The Ontario Progressive Conservatives announced on Monday their plan to put forward an amendment to add food literacy to the Local Food Act. Ernie Hardeman, Oxford MPP and PC Ag Critic notes that the announcement was made after the governing Liberals said they would welcome amendments to the bill.

While the bill has yet to reach second-reading, the PCs wanted to make their amendment idea pubic. The concept of food literacy was first outlined in the PCs agricultural white paper, which was released earlier this year. “When the bill goes to committee, we will put forward an amendment to open the Education Act and include food literacy as part of the education curriculum,” explains Hardeman.

Through consultations with industry stakeholders, the PCs found that food literacy was a theme that kept being brought up. “One of the main things that we found out in our consultations is that food literacy seems to be something missing…including understanding of what local food means,” said Hardeman.

Lisa MacLeod, Nepean-Carleton MPP and PC Education Critic says – “our amendment would strengthen the legislation that is well meaning, but lacks substance…” MacLeod explains the significance of the amendment, noting that requiring schools to teach food literacy will help prepare students for the future. “We need our students today for the next generation to understand where food comes from…how it is cultivated, how it reaches market and how to prepare it…this will prepare them for life,” says MacLeod.

The bill is expected to pass and once it reaches committee, the opposition parties are given an opportunity to formally put forward amendments. The amendment will require support of all three parties in order to pass. “We are looking forward to having support from the other two parties,” concludes MacLeod. Hardeman shared with Farms.com that the PCs plan on putting forward other amendments in addition to food literacy.

The John Vanthof, MPP for Timiskaming-Cochrane and NDP Ag Critic provides reaction to the PCs amendment saying “I think that the Tories are jumping the gun…the act isn’t in committee yet…so it can’t be amended yet.” Vanthof says that he can’t comment if he or his party will be able to support the amendment because it hasn’t been put down on paper, noting that it could change before it reaches committee. “We support it in principle 100%, but we have to see the actual amendment as it comes before committee,” explains Vanthof.

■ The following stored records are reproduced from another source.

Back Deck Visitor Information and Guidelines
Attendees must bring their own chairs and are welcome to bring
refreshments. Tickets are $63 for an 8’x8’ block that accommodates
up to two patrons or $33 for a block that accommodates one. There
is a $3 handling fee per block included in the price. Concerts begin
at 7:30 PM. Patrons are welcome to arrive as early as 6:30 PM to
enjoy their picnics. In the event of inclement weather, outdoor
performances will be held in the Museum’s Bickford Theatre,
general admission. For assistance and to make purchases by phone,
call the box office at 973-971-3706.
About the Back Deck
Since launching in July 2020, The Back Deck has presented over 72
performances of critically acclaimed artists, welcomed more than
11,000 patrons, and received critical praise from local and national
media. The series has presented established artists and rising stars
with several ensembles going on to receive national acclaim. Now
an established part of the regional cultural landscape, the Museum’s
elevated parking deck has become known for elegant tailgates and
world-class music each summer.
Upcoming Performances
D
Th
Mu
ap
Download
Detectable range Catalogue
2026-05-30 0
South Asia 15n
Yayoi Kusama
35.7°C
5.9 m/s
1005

Vanthof notes that the NDP also plans on adding amendments to the Local Food Act, including changing Local Food Week so that it doesn’t overlap with Ontario Agriculture Week. He also says that the NDP wants the goals and objectives that are outlined in the act to be clearer. Vanthof also shares concern that there is no mention in the act about the barriers to local food and would like to see that included. Vanthof concludes by saying that he believes it should be the Education Act that legislators should be looking at, rather than attempting to allow one act to overrule another.

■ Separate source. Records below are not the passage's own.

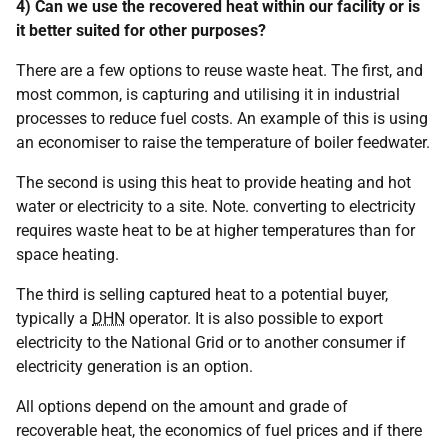
4) Can we use the recovered heat within our facility or is
it better suited for other purposes?
There are a few options to reuse waste heat. The first, and
most common, is capturing and utilising it in industrial
processes to reduce fuel costs. An example of this is using
an economiser to raise the temperature of boiler feedwater.
The second is using this heat to provide heating and hot
water or electricity to a site. Note. converting to electricity
requires waste heat to be at higher temperatures than for
space heating.
The third is selling captured heat to a potential buyer,
typically a
DHN
operator. It is also possible to export
electricity to the National Grid or to another consumer if
electricity generation is an option.
All options depend on the amount and grade of
recoverable heat, the economics of fuel prices and if there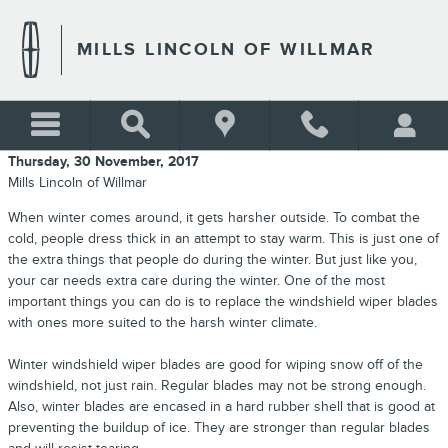
Skip to main content
MILLS LINCOLN OF WILLMAR
Thursday, 30 November, 2017
Mills Lincoln of Willmar
When winter comes around, it gets harsher outside. To combat the
cold, people dress thick in an attempt to stay warm. This is just one of
the extra things that people do during the winter. But just like you,
your car needs extra care during the winter. One of the most
important things you can do is to replace the windshield wiper blades
with ones more suited to the harsh winter climate.
Winter windshield wiper blades are good for wiping snow off of the
windshield, not just rain. Regular blades may not be strong enough.
Also, winter blades are encased in a hard rubber shell that is good at
preventing the buildup of ice. They are stronger than regular blades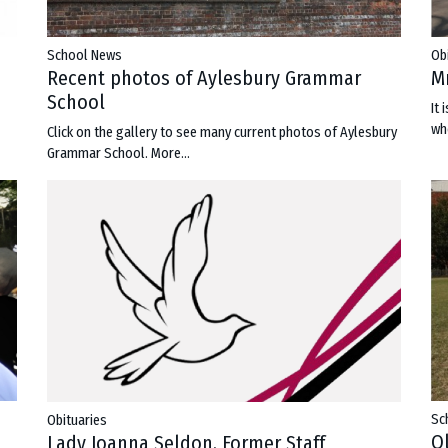
Ob
School News
M
Recent photos of Aylesbury Grammar
School
It
wh
Click on the gallery to see many current photos of Aylesbury
Grammar School.
More...
Sc
Obituaries
O
Lady Joanna Seldon, Former Staff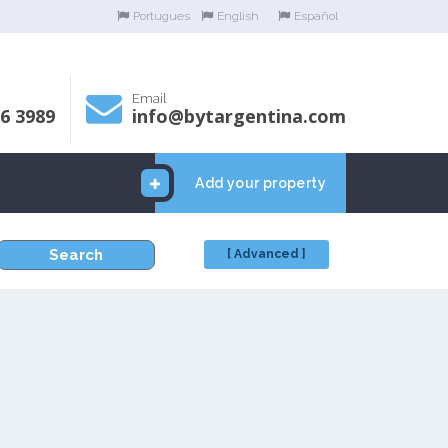
Portugues
English
Español
Email
06 3989
info@bytargentina.com
Add your property
Search
[ Advanced ]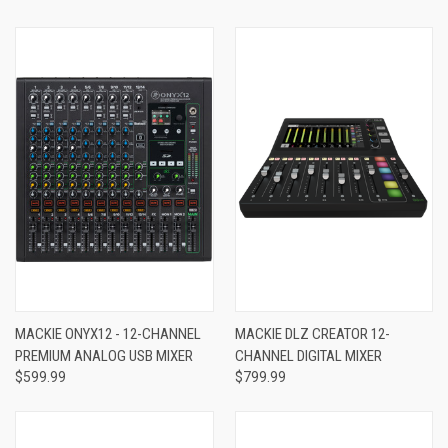
MACKIE ONYX12 - 12-CHANNEL
MACKIE DLZ CREATOR 12-
PREMIUM ANALOG USB MIXER
CHANNEL DIGITAL MIXER
$599.99
$799.99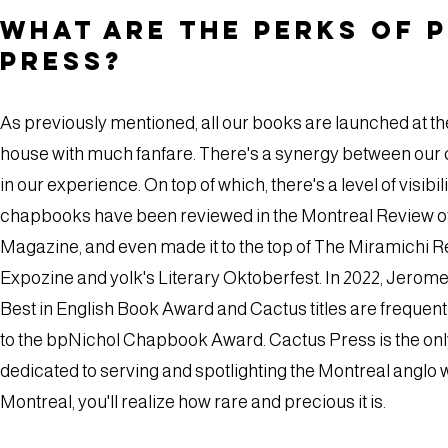
What are the perks of 
Press?
As previously mentioned, all our books are launched at t
house with much fanfare. There's a synergy between our
in our experience. On top of which, there's a level of visib
chapbooks have been reviewed in the Montreal Review o
Magazine, and even made it to the top of The Miramichi 
Expozine and yolk's Literary Oktoberfest. In 2022, Jero
Best in English Book Award and Cactus titles are frequen
to the bpNichol Chapbook Award. Cactus Press is the only 
dedicated to serving and spotlighting the Montreal anglo w
Montreal, you'll realize how rare and precious it is.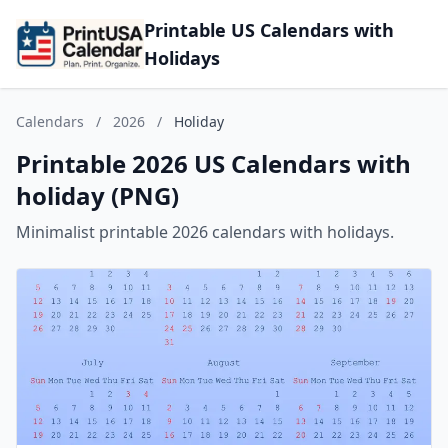
Printable US Calendars with
Holidays
Calendars
/
2026
/
Holiday
Printable 2026 US Calendars with
holiday (PNG)
Minimalist printable 2026 calendars with holidays.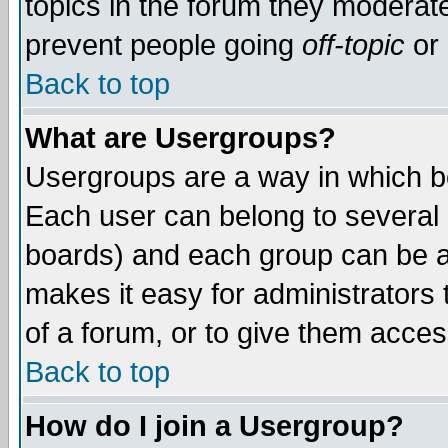
topics in the forum they moderat
prevent people going
off-topic
or 
Back to top
What are Usergroups?
Usergroups are a way in which b
Each user can belong to several g
boards) and each group can be as
makes it easy for administrators
of a forum, or to give them access
Back to top
How do I join a Usergroup?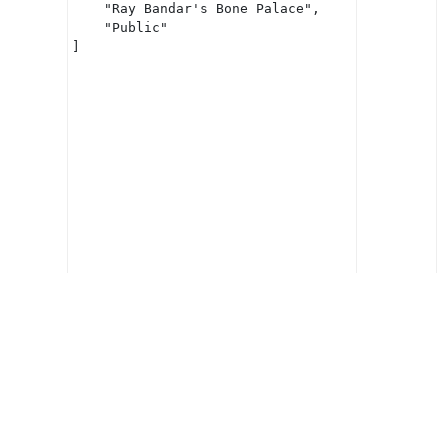
    "Ray Bandar's Bone Palace",

    "Public"

]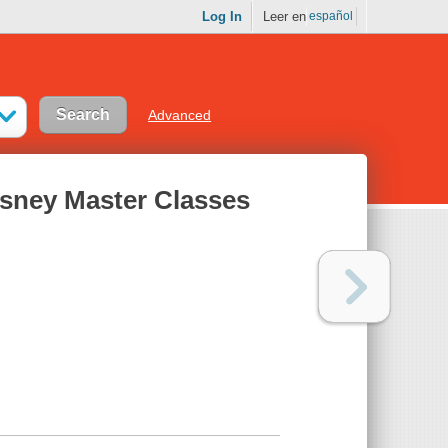
Log In
Leer en
español
Advanced
isney Master Classes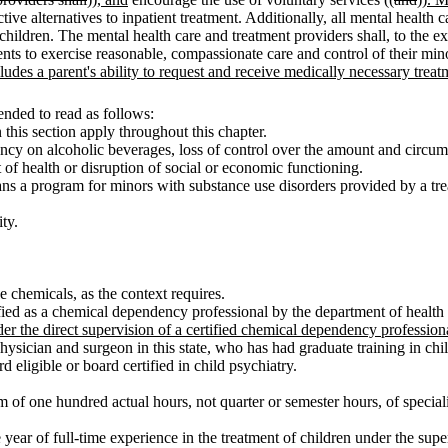
rictive alternatives to inpatient treatment. Additionally, all mental health
 children. The mental health care and treatment providers shall, to the ex
parents to exercise reasonable, compassionate care and control of their mi
ludes a parent's ability to request and receive medically necessary treat
nded to read as follows:
n this section apply throughout this chapter.
cy on alcoholic beverages, loss of control over the amount and circum
 of health or disruption of social or economic functioning.
 a program for minors with substance use disorders provided by a trea
ty.
 chemicals, as the context requires.
ied as a chemical dependency professional by the department of health
r the direct supervision of a certified chemical dependency profession
 physician and surgeon in this state, who has had graduate training in 
eligible or board certified in child psychiatry.
of one hundred actual hours, not quarter or semester hours, of speciali
ear of full-time experience in the treatment of children under the superv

The Ontario Agri-Food Education (OAFE), the leader in providing curriculum-linked agriculture and food related learning materials in the classroom says they are pleased with the announcement. “I am just delighted that it’s made the headlines,” says Colleen Smith, Executive Director, of OAFE. Smith explains how OAFE’s message is about connecting the dots that agriculture is food is health. “Food literacy is the cornerstone to ensure that we tackle the obesity issue…that we tackle bullying in the schools,” said Smith. OAFE has a number of newer initiatives that they plan to rollout in the coming months including a program called “ag in the aisle,” which attempts to meet people where they get their food – the grocery store. “…If you are going to change a culture…the shift involves food literacy,” said Smith.